Pitch me only on condition you offer something of value to my community (realize this is subjective, so read on). Unless you really have kick ass evergreen content, keep your posts for a rainy day.
You don't have to go all out to think outside the press release, just out enough to invent something really compelling. The results will follow.
Hopefully, you will measure them beyond the media impressions. In other words, please don't tell me my RSS number or spot on a list is your measure of community engagement -- they're not mine.
© 2010 Valeria Maltoni. All rights reserved.















Valeria,
Good post. Just keep in mind that people need to consideration that bloggers tend to be very, very different. They act and interact differently.
Some are publishers. Some are journalists. Some are hobbyists. So on and so forth. I see more and more communicators struggling with the idea that bloggers are just like them even though bloggers tend to be vary different from them, and each other.
Best,
Rich
Posted by: Rich Becker | March 15, 2010 at 01:20 PM
You are going to make people cry, Valeria!
"... please don't tell me my RSS number or spot on a list is your measure of community engagement -- they're not mine."
We too often look for the shortcut. Even a quick glance will change not just the way that we engage with those who will help spread our story (like bloggers), it will likely change the way we think of our customers. No one likes being treated like a number - it's about time public relations started dealing with the public.
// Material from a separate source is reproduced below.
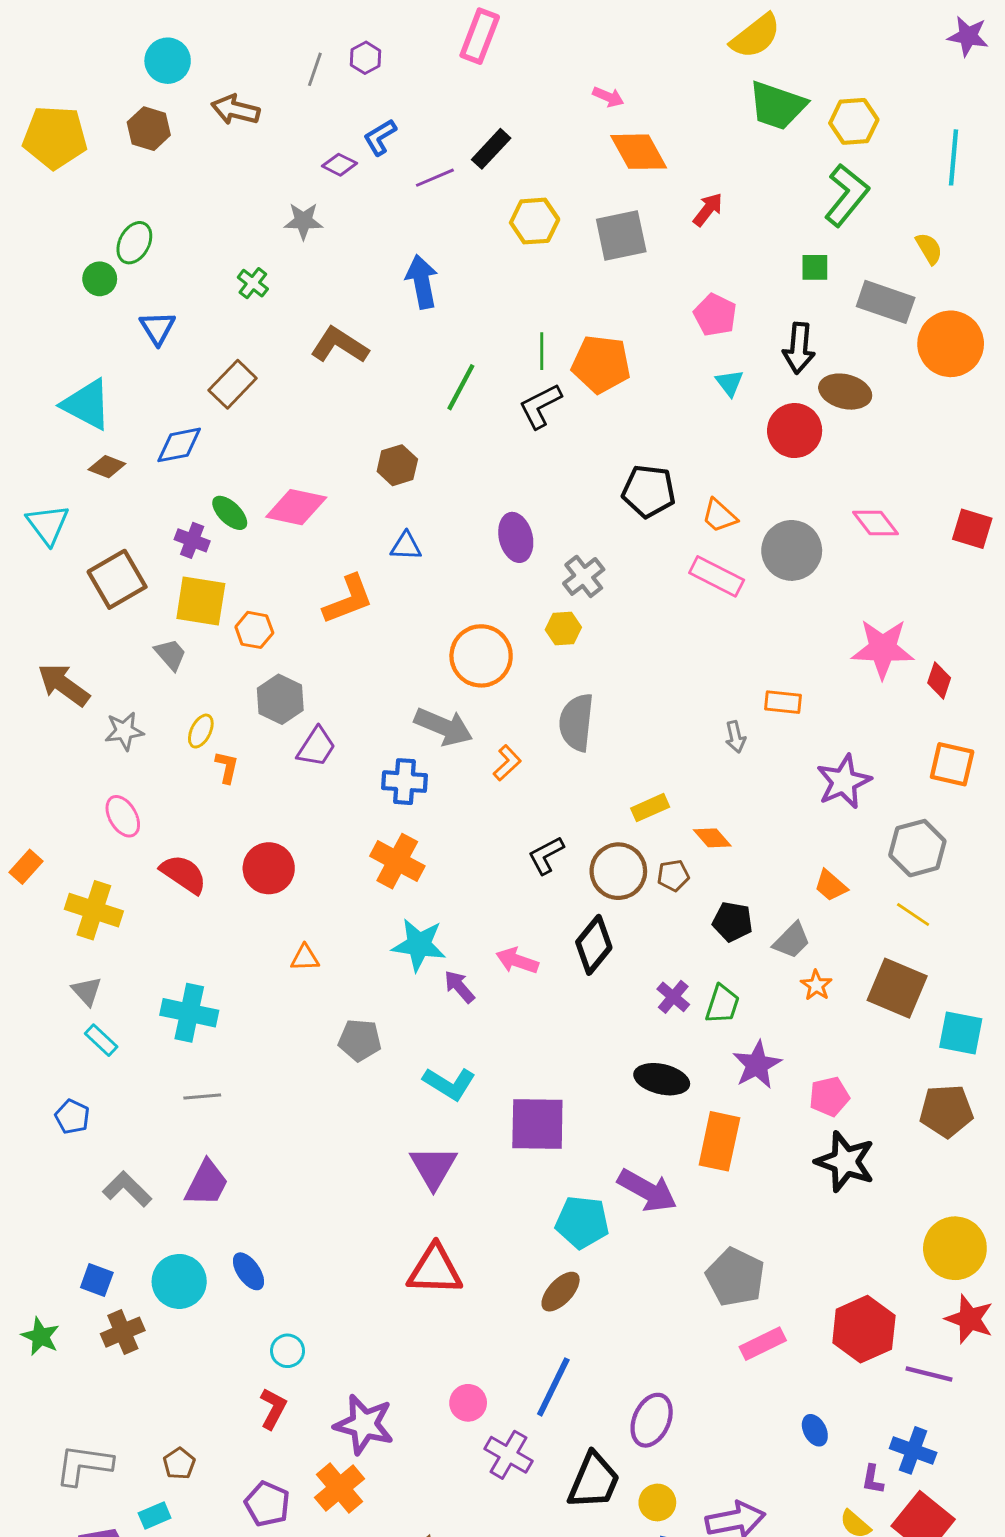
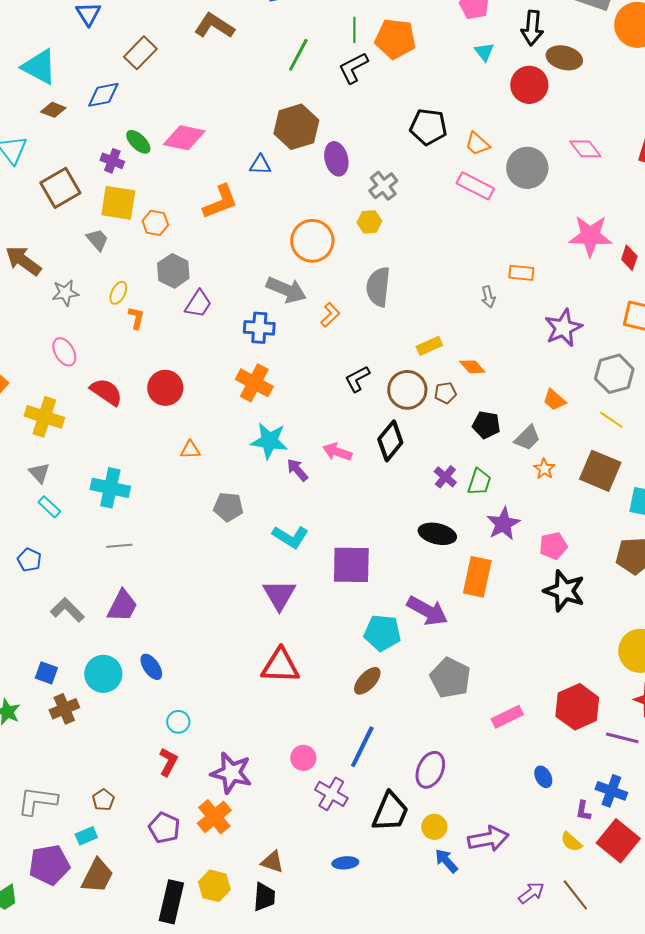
brown hexagon: (397, 465) -> (296, 127), moved, size x1.6
gray pentagon: (735, 1277) -> (450, 678), moved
Posted by: Gavin Heaton | March 15, 2010 at 09:05 PM
Great post Valeria. I especially like, "...now you need to pay attention to how they consume content, where they get their news and information, and what is their ecosystem." Not only do we need to understand how bloggers, online and offline media, analysts consume, use, and need information but we also need to understand how the audience in general consumes content. If the end goal is to engage within a specific community it will be essential.
@KimBrater
Posted by: Kim Brater | March 15, 2010 at 11:59 PM
Valeria, First that is one of my ALL TIME favorite Calvin and Hobbes cartoons! Love. Second I am glad you still lead with having something worth talking/writing about before pitching.
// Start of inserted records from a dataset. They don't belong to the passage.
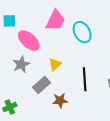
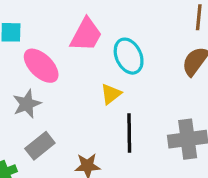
yellow triangle: (55, 64) -> (111, 94), moved
gray rectangle: (41, 85) -> (40, 146), moved

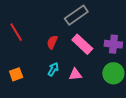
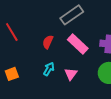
pink triangle: (75, 74) -> (71, 74), turned -48

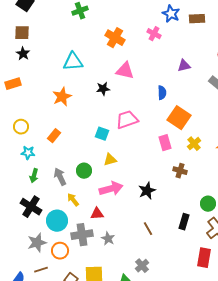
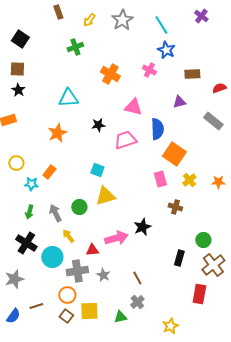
brown rectangle: (197, 19) -> (192, 74), moved
pink triangle: (125, 71) -> (133, 107), moved
blue semicircle: (162, 93) -> (157, 129), size x1.5
pink trapezoid: (127, 120) -> (125, 140), moved
cyan star: (28, 153) -> (31, 184), moved
yellow triangle: (110, 160) -> (105, 196), size x1.5
pink arrow: (111, 189) -> (116, 238), moved
brown line: (148, 229) -> (137, 278), moved
gray star: (37, 243) -> (14, 279), moved
orange circle: (60, 251) -> (67, 295), moved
It is important to consider not just the content, but how it is consumed and by whom, as well as how can it shared, expanded upon. Kim is right about finding the specific communities in which to engage, and it's important as you say to make it about the user, not the product/brand.
Posted by: Davina K. Brewer | March 17, 2010 at 02:51 PM
@Rich - excellent point, we should never use ourselves as norm :) Thank you.
@Gavin - good! We need to start thinking a little bit more about our actions, and not constantly react to what others do.
@Kim - context is vital, I thought about it a lot this week, while at SxSWi, as you can probably tell.
@Davina - there is enough pain and nonsense in the world without adding more to the heap. We all understand that, yet... how is it that most news releases still read like a machine wrote them?
Posted by: Valeria Maltoni | March 17, 2010 at 08:41 PM
A big issue for PR people is that there is such a wide variation in the objectives and objectivity of blog owners. Compounding this is that not all bloggers have efficient contact mechanisms; sometimes you have something important for a blogger but no way to get it to him/her. Ultimately I believe that there will be more obvious stratification among blogs, where either a paywall and/or consistent set of approaches to being a publisher and editor will help all.